Si tratta di un arbusto selvatico, molto simile alla nostra rosa canina, appartenente alla famiglia delle rosacee, che cresce spontaneamente nei paesi del Sud America, come Argentina, Perù e Cile, zone dal clima temperato e piovoso, e il cui nome botanico è “rosa affinis rubiginosa”. Questa pianta ha uno stelo spinoso e produce, fra i mesi di ottobre e dicembre, profumati fiori bianchi o rosa dai pistilli gialli, oltre ad un frutto di colore rosso ricco di semi nel nucleo. La polpa di tale frutto, commestibile, ha un elevato contenuto di vitamina C e nei paesi latini è spesso utilizzata nella produzione di marmellate e conserve; in fitoterapia, invece, si usano le foglie e i petali per bagni ed infusi dalle proprietà astringenti e rinfrescanti, ma è proprio dai semi che si ottiene l’elemento più prezioso di questa pianta, l’olio di rosa mosqueta. Ricchissimo di due importanti acidi grassi polinsaturi essenziali, l’acido linoleico 45%, ricco di omega 6, e l’acido alfa linoleico 35%, saturo di omega 3, esso contiene anche una notevole concentrazione di antiossidanti naturali, tocoferolo (vitamina E), carotenoidi e numerosi fitosteroli. Tutti questi acidi grassi sono componenti fondamentali delle membrane cellulari e precursori delle prostaglandine, composti ormono-ensibili, che attivano la rigenerazione delle cellule, pertanto l’efficacia di questo olio sulla nostra epidermide è straordinaria.

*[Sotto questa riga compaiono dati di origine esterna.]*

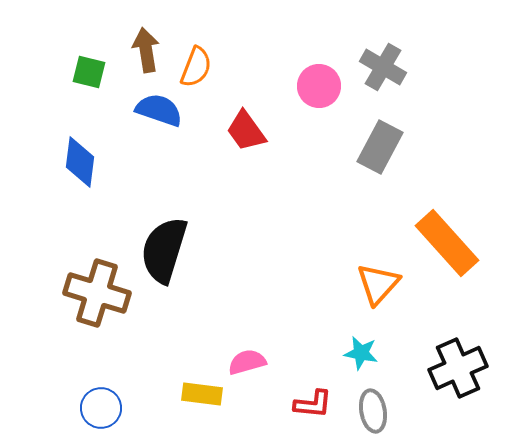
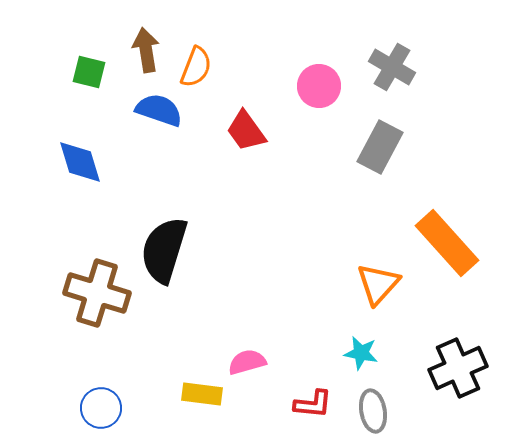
gray cross: moved 9 px right
blue diamond: rotated 24 degrees counterclockwise
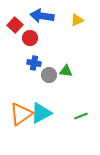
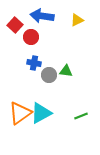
red circle: moved 1 px right, 1 px up
orange triangle: moved 1 px left, 1 px up
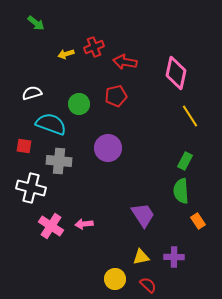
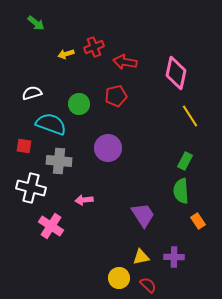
pink arrow: moved 24 px up
yellow circle: moved 4 px right, 1 px up
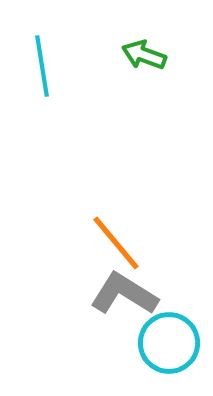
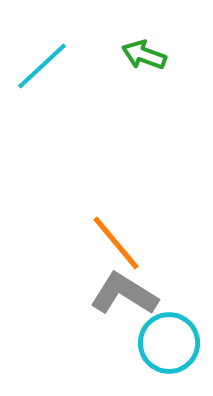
cyan line: rotated 56 degrees clockwise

Le virtù dell’olio di rosa mosqueta sono conosciute fin dall’antichità, tanto che su libri antichi è stata ritrovata una leggenda la quale racconta che fin dal 1500 le tribù indios Araucana ne facevano un grande uso per i suoi poteri miracolosi. Difatti, narra la leggenda che il cuore di un indio era consumato dall’odio per una bimba bianca che la sorella, rimasta schiava degli uomini bianchi per lungo tempo, aveva affettivamente adottato. Dopo essere stata liberata dal fratello, la donna scappò nella foresta trascinandosi dietro la bimba che, nel frattempo, era stata ripudiata dai bianchi, in quanto la propria pelle, inspiegabilmente, era orribilmente ricoperta di macchie scure. La donna non ebbe il cuore di sacrificare agli Dei la bimba, nonostante l’incitamento del fratello che nei confronti dell’infante nutriva un odio puro in quanto essa era il simbolo stesso di tutto il male che i bianchi avevano fatto agli indios.